• Shareholders want statement of affairs from central bank
  • Deposit payouts should be made on pro-rata basis, they say

Shareholders of Imperial Bank Ltd., one of three Kenyan lenders placed under statutory management since August, demanded a fair price for their assets that may be acquired by a rival lender as part of a process to rescue the company.

The Central Bank of Kenya announced on June 21 that NIC Bank Ltd. would take over some of Imperial’s deposits and assets after shareholders failed to provide assurances on how to reopen the bank. The lender was taken over by regulators in October after the central bank became aware of “unsafe or unsound business conditions’’ at Imperial.

“Any acquisition of assets must be at a fair price and premium in order that the inherent value in the bank’s assets will be available for return to depositors, bondholders and creditors,” according to a statement signed by shareholders including East African Motor Industries Ltd. and Kenblest Ltd. and published in Kenyan newspapers Friday.

The shareholders also demanded a “statement of affairs” be produced before any assets are cleaved off and information be provided on recoveries made so far. Plans to grant depositors access to about 40 percent of verified deposits above 2.5 million shillings ($24,680) would be detrimental to “large depositors” because they’re “far below the recoverable value of the assets of the bank.”

Pro-Rata Payments

It’s crucial that payouts “be made pro-rata in order to minimize any further value destruction through litigation by those who feel they are not being treated equitably and in accordance to the law,” the shareholders said.
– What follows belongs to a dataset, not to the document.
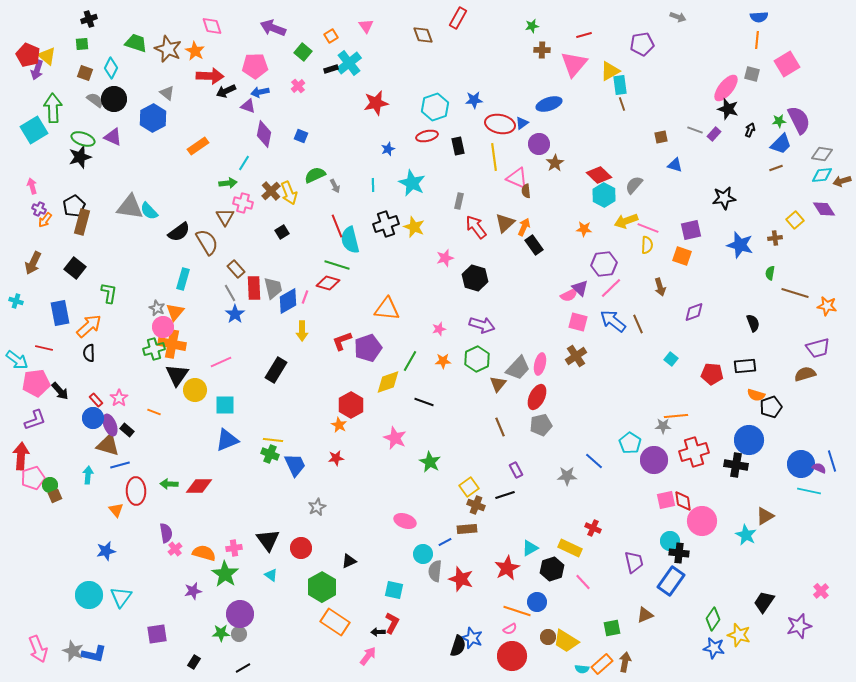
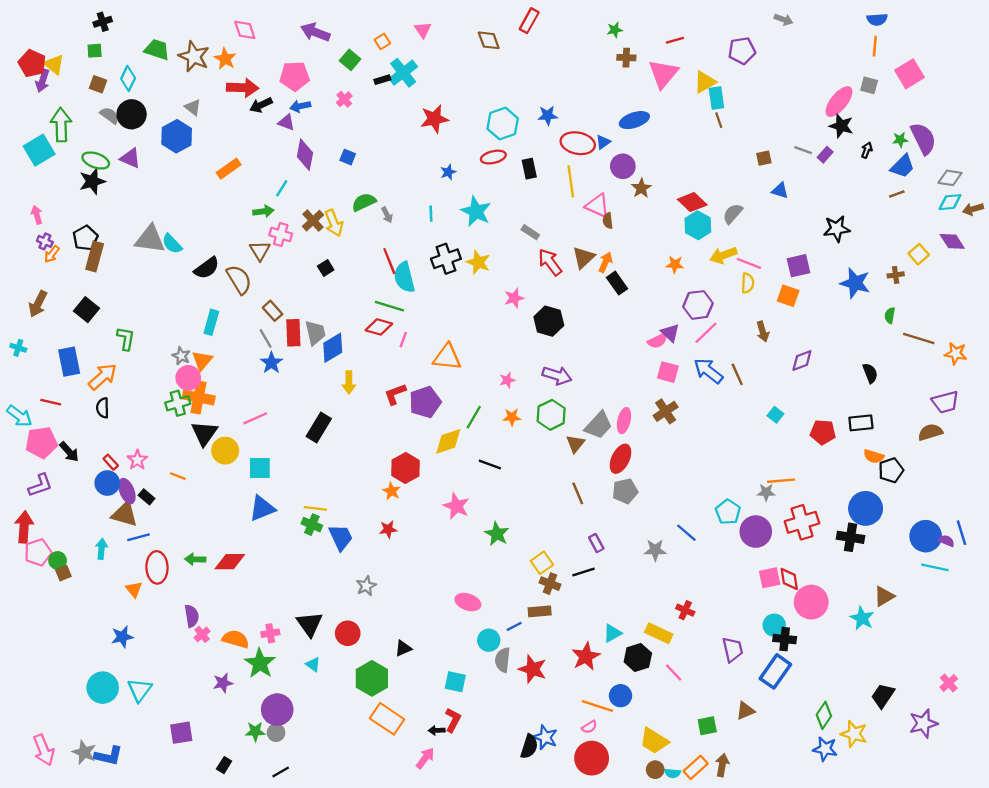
gray rectangle: (459, 201) -> (530, 232), turned -70
pink line: (305, 297) -> (403, 340), moved
brown circle: (548, 637) -> (655, 770), moved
NIC, Kenya’s ninth-biggest lender by market value, plans to obtain the Imperial assets in return for assuming the liabilities or deposits of the failed bank, Chief Executive Officer John Gachora said June 21. A due diligence study is under way and is expected to be completed by the time its receivership expires on Oct. 12, he said.

Kenya’s banking industry is consolidating after the collapse of three lenders over the past year and as the government tightens capital requirements for the industry. The $61 billion economy is over-banked, with 42 banks serving more than 40 million people, compared with 22 banks in Nigeria, which has a population of 180 million and gross domestic product that is nine times bigger, according to Cytonn Investments Management Ltd., a Nairobi-based money manager.